# Scraping from a Web Page with Python

Scraping a web site basically comes down to making a request from Python and parsing through the HTML that is returned from each page. For each of these tasks we have a Python library, `requests` and `bs4`, respectively.

### Requests Library

The [requests](http://docs.python-requests.org/en/latest/index.html) library is designed to simplify the process of making http requests within Python. The interface is mind-bogglingly simple. Instantiate a requests object to the request, this will mostly be a `get`, with the URL and optional parameters you'd like passed through the request. That instance make the results of the request available via attributes/methods.

In [7]:
import requests
fun_cheap = 'http://sf.funcheap.com'
r = requests.get('http://sf.funcheap.com/2018/03/25/')

In [8]:
r.text[:1000] # First 1000 characters of the HTML

'<!DOCTYPE html PUBLIC "-//W3C//DTD XHTML 1.0 Transitional//EN" "https://www.w3.org/TR/xhtml1/DTD/xhtml1-transitional.dtd">\n<html xmlns="https://www.w3.org/1999/xhtml" lang="en-US" xmlns:fb="http://www.facebook.com/2008/fbml" xmlns:og="http://opengraphprotocol.org/schema/" prefix="og: http://ogp.me/ns#">\n\n<head profile="https://gmpg.org/xfn/11">\n<script src="//cdn.optimizely.com/js/195632799.js"></script>\n\n<meta http-equiv="Content-Type" content="text/html; charset=UTF-8" />\n\n\n<title>Events for March 25, 2018 Archives - Funcheap</title>\n\n<meta name="generator" content="WordPress" /> <!-- leave this for stats -->\n\n<link rel="stylesheet" href="https://cdn.funcheap.com/wp-content/themes/arthemia-premium/style.css?v=1.8.14" type="text/css" media="screen" />\n<link rel="stylesheet" href="https://cdn.funcheap.com/wp-content/themes/arthemia-premium/madmenu.css?v=1.1" type="text/css" media="screen" />\n<!--[if IE 6]>\n    <style type="text/css">\n    body {\n        behavior:url("

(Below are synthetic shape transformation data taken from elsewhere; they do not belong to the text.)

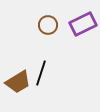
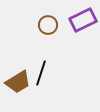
purple rectangle: moved 4 px up
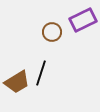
brown circle: moved 4 px right, 7 px down
brown trapezoid: moved 1 px left
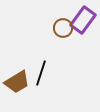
purple rectangle: rotated 28 degrees counterclockwise
brown circle: moved 11 px right, 4 px up
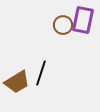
purple rectangle: rotated 24 degrees counterclockwise
brown circle: moved 3 px up
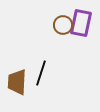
purple rectangle: moved 2 px left, 3 px down
brown trapezoid: rotated 124 degrees clockwise
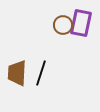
brown trapezoid: moved 9 px up
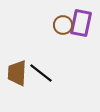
black line: rotated 70 degrees counterclockwise
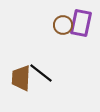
brown trapezoid: moved 4 px right, 5 px down
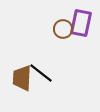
brown circle: moved 4 px down
brown trapezoid: moved 1 px right
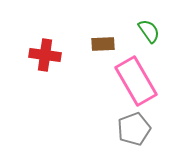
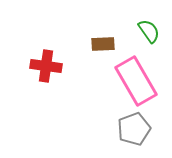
red cross: moved 1 px right, 11 px down
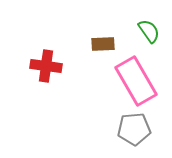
gray pentagon: rotated 16 degrees clockwise
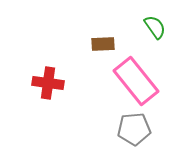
green semicircle: moved 6 px right, 4 px up
red cross: moved 2 px right, 17 px down
pink rectangle: rotated 9 degrees counterclockwise
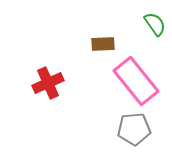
green semicircle: moved 3 px up
red cross: rotated 32 degrees counterclockwise
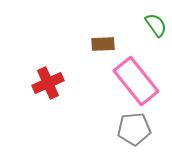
green semicircle: moved 1 px right, 1 px down
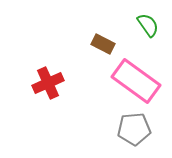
green semicircle: moved 8 px left
brown rectangle: rotated 30 degrees clockwise
pink rectangle: rotated 15 degrees counterclockwise
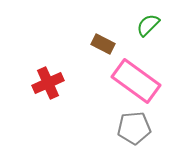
green semicircle: rotated 100 degrees counterclockwise
gray pentagon: moved 1 px up
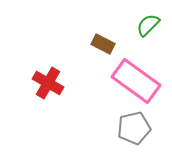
red cross: rotated 36 degrees counterclockwise
gray pentagon: rotated 8 degrees counterclockwise
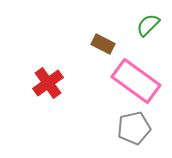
red cross: rotated 24 degrees clockwise
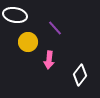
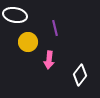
purple line: rotated 28 degrees clockwise
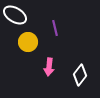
white ellipse: rotated 20 degrees clockwise
pink arrow: moved 7 px down
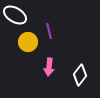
purple line: moved 6 px left, 3 px down
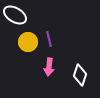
purple line: moved 8 px down
white diamond: rotated 20 degrees counterclockwise
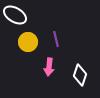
purple line: moved 7 px right
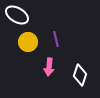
white ellipse: moved 2 px right
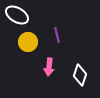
purple line: moved 1 px right, 4 px up
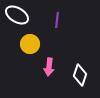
purple line: moved 15 px up; rotated 21 degrees clockwise
yellow circle: moved 2 px right, 2 px down
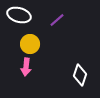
white ellipse: moved 2 px right; rotated 15 degrees counterclockwise
purple line: rotated 42 degrees clockwise
pink arrow: moved 23 px left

### Getting Info from a Web Page

Now that we can gain easy access to the HMTL for a web page, we need some way to pull the desired content from it. Luckily there is already a system in place to do this. With a combination of HMTL and CSS selectors we can identify the information on a HMTL page that we wish to retrieve and grab it with [BeautifulSoup](https://www.crummy.com/software/BeautifulSoup/bs4/doc/#searching-the-tree).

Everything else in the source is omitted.